Gli inquirenti ritengono che Chiara abbia tentato di difendersi, di scappare, forse persino di chiedere aiuto.
E che l’assassore — identificato dagli investigatori in Andrea Sempio — si sia fermato infine a osservare il corpo dopo il delitto.
Si tratta però di una ricostruzione accusatoria ancora tutta da verificare nelle sedi giudiziarie competenti. Sempio resta indagato e non condannato, e per lui vale pienamente il principio di presunzione di innocenza.
Le tre gocce di sangue che cambiano la scena del crimine
Uno dei punti centrali della nuova ricostruzione riguarda alcune tracce ematiche che, secondo gli investigatori, non sarebbero state valorizzate adeguatamente nelle prime indagini.
Tre piccole gocce di sangue repertate tra i divani del soggiorno rappresenterebbero, nella nuova ipotesi investigativa, l’inizio dell’aggressione.
È lì che Chiara Poggi si sarebbe trovata quella mattina, probabilmente dopo colazione.
Gli investigatori ipotizzano che i primi colpi siano stati sferrati a mani nude. Forse uno schiaffo.

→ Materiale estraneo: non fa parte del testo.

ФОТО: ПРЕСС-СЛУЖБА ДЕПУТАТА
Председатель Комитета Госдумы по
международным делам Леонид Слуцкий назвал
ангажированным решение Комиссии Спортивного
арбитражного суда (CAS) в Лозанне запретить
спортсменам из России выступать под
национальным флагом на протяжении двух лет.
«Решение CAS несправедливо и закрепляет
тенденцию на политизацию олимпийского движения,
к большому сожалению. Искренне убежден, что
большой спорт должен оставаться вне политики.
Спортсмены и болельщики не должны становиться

Poi la reazione della ragazza, il tentativo di fuga, la violenza crescente.
La fuga verso l’ingresso e la lotta
Secondo la ricostruzione della Procura, Chiara avrebbe cercato di raggiungere la porta d’ingresso per scappare.
Ma sarebbe stata raggiunta e colpita nuovamente tra il soggiorno e la scala interna della villetta.
In quella fase, sempre secondo gli investigatori, l’aggressore avrebbe lasciato una prima impronta insanguinata sul pavimento: una mano aperta che non sarebbe compatibile con quella della vittima, il cui palmo risultava pulito.
La scena che emerge è quella di una colluttazione lunga e violenta.
Gli investigatori ritengono che Chiara sia stata trascinata, colpita ancora e spostata più volte all’interno dell’abitazione.
Il martello e la scala della cantina
Il momento più feroce dell’aggressione si sarebbe consumato davanti alla scala che porta alla cantina.
Secondo la nuova ipotesi accusatoria, l’arma utilizzata sarebbe un martello con testa squadrata e “coda di rondine”, compatibile con uno strumento denunciato come scomparso dal padre della vittima.
Gli ultimi colpi sarebbero stati inferti quando Chiara era già distesa sui gradini.
È qui che assumono un ruolo centrale le tracce di sangue, le impronte e soprattutto la cosiddetta “impronta 33”, il palmo repertato sul muro della scala e oggi ritenuto dagli investigatori compatibile con Andrea Sempio.
L’analisi delle tracce di sangue
La nuova ricostruzione si basa anche sugli esiti della Bloodstain Pattern Analysis, l’analisi della distribuzione delle tracce di sangue.
Gli accertamenti sono stati affidati agli specialisti del Ris e integrati con le valutazioni dell’anatomopatologa Cristina Cattaneo.
Secondo l’ipotesi investigativa, il killer avrebbe perfino percorso alcuni gradini della scala della cantina, circostanza che nelle ricostruzioni originarie era stata esclusa.
Le tracce sul muro e sul pavimento verrebbero oggi lette come parte di un unico movimento dell’aggressore all’interno dello spazio ristretto della scala.
Il possibile passaggio in cucina
Gli investigatori ipotizzano inoltre che l’assassino si sia fermato in cucina per ripulirsi.
Il luminol avrebbe evidenziato tracce compatibili con il passaggio di una persona sporca di sangue. Viene citato anche un tappetino ritrovato arrotolato ma mai analizzato.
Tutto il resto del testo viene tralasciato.